= Beginning of Section =

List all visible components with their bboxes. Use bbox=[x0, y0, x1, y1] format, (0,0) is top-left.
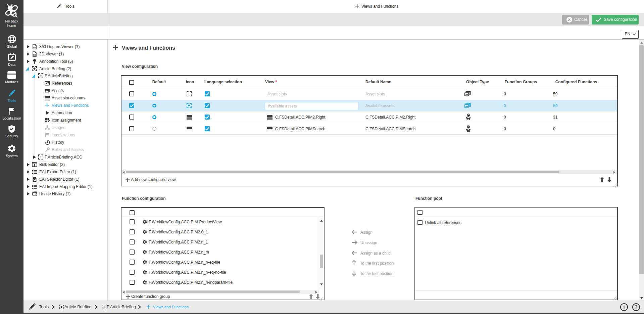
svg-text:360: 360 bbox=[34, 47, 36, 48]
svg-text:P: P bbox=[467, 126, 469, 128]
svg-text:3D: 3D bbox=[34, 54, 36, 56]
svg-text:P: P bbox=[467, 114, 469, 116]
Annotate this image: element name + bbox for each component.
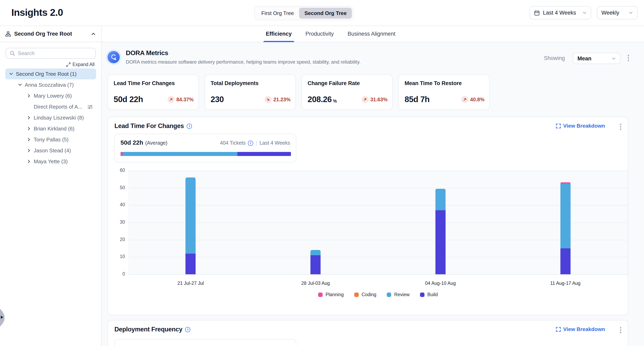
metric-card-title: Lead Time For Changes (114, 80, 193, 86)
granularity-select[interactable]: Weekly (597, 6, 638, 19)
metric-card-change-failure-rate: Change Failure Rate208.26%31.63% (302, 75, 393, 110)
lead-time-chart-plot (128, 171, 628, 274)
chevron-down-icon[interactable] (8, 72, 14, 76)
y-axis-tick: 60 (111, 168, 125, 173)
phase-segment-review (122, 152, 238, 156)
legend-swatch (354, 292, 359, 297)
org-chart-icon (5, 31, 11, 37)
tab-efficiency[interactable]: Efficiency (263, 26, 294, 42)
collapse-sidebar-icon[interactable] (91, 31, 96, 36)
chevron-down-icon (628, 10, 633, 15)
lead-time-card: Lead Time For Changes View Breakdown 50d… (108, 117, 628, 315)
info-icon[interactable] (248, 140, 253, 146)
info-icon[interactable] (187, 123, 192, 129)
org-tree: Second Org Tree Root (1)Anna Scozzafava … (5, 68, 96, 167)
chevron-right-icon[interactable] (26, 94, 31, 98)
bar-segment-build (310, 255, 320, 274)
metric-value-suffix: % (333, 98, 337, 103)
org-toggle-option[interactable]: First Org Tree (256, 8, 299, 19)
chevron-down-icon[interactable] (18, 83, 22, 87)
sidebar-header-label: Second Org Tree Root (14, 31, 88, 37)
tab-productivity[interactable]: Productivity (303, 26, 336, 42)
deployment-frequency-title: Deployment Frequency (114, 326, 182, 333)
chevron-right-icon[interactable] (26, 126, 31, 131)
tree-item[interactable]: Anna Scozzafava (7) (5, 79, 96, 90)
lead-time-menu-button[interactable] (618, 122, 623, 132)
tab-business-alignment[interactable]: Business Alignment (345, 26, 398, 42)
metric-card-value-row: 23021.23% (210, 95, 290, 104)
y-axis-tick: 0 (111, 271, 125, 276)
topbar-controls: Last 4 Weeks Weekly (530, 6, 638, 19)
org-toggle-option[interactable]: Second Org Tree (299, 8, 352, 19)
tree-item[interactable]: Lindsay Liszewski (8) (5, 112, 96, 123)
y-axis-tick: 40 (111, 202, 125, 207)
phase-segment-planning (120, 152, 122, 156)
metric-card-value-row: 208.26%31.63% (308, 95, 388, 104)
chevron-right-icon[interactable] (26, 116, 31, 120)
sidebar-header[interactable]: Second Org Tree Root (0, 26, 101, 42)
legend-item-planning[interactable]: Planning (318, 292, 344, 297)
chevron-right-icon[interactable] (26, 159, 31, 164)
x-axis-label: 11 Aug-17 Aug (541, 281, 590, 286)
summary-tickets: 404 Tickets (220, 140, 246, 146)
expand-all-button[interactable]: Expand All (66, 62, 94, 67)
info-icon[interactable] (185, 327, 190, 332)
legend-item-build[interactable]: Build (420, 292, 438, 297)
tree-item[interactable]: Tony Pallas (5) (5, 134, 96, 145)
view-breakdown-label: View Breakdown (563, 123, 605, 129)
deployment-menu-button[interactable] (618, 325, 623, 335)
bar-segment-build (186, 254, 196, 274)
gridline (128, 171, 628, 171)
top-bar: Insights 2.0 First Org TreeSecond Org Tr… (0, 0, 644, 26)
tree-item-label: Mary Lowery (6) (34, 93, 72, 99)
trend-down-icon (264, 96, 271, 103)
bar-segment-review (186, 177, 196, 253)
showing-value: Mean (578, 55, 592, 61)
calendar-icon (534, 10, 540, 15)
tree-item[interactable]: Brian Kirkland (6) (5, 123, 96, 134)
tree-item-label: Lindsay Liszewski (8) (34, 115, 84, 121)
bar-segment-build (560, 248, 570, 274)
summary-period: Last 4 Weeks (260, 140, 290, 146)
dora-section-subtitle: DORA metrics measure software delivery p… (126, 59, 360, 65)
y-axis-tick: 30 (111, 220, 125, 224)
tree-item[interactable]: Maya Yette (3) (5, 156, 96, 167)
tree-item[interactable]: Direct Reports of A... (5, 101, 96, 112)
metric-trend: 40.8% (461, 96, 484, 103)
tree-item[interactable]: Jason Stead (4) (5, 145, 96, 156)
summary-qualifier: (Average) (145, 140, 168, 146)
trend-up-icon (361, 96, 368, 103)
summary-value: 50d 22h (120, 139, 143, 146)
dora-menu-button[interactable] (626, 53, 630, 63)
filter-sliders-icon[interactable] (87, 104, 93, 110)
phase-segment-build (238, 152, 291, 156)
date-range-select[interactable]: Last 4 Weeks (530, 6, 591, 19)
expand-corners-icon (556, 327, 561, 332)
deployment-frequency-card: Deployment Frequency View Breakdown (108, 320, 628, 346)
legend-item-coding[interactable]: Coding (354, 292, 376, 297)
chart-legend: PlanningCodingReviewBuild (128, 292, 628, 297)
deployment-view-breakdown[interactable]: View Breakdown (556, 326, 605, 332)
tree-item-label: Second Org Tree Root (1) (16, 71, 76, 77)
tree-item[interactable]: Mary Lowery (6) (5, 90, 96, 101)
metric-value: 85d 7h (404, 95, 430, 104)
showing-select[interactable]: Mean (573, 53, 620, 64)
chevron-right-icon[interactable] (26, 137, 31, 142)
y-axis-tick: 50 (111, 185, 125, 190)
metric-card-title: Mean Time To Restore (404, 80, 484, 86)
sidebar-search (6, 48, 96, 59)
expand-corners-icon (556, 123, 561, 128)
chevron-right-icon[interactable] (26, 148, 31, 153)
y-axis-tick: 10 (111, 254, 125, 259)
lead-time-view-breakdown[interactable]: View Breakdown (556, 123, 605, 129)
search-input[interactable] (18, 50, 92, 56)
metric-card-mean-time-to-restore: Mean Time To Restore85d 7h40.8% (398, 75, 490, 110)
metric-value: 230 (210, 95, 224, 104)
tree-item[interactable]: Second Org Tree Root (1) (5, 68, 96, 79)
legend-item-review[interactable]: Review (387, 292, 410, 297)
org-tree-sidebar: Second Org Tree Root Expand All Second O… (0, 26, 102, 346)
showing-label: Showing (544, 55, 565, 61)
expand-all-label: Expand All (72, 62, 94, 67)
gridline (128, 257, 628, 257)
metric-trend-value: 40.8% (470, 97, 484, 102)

= End of Section =
= Beginning of Section =

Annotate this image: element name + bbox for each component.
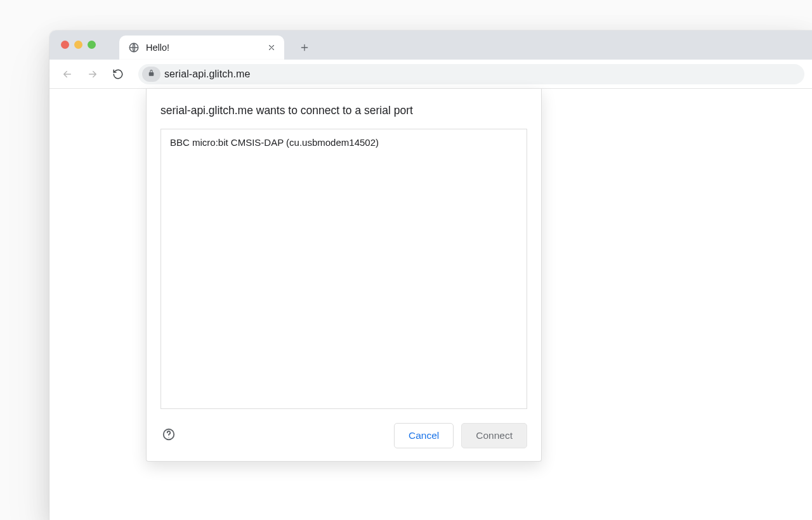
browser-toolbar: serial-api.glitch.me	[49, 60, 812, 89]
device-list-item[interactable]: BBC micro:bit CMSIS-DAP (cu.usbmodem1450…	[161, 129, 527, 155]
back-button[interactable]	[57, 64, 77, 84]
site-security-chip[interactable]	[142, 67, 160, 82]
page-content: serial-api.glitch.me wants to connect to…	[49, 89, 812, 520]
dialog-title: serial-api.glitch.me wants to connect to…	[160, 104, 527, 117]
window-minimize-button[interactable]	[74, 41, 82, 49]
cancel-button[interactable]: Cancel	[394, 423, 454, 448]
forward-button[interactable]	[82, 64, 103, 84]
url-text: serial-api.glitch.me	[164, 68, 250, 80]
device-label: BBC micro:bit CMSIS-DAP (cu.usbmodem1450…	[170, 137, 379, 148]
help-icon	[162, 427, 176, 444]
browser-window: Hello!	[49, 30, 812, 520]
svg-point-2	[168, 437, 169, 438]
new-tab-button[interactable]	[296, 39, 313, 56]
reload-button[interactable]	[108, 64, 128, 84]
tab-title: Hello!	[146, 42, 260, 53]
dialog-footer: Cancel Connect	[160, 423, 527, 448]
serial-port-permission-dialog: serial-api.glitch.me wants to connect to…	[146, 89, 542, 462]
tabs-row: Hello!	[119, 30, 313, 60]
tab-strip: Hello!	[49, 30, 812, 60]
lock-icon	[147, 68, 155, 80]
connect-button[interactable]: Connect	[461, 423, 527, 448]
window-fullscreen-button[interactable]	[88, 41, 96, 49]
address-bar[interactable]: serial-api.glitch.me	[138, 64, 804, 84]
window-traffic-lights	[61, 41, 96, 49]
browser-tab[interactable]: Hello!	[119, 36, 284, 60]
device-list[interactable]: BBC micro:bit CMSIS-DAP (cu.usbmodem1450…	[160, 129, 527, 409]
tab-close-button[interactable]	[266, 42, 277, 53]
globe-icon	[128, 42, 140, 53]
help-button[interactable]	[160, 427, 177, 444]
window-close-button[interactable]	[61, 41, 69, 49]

= End of Section =

Task
Lines holding the string "glitch" are the answer; copy each one from the listing above.

Exercise result
browser-toolbar: serial-api.glitch.me	[49, 60, 812, 89]
page-content: serial-api.glitch.me wants to connect to…	[49, 89, 812, 520]
dialog-title: serial-api.glitch.me wants to connect to…	[160, 104, 527, 117]
url-text: serial-api.glitch.me	[164, 68, 250, 80]
serial-port-permission-dialog: serial-api.glitch.me wants to connect to…	[146, 89, 542, 462]
address-bar[interactable]: serial-api.glitch.me	[138, 64, 804, 84]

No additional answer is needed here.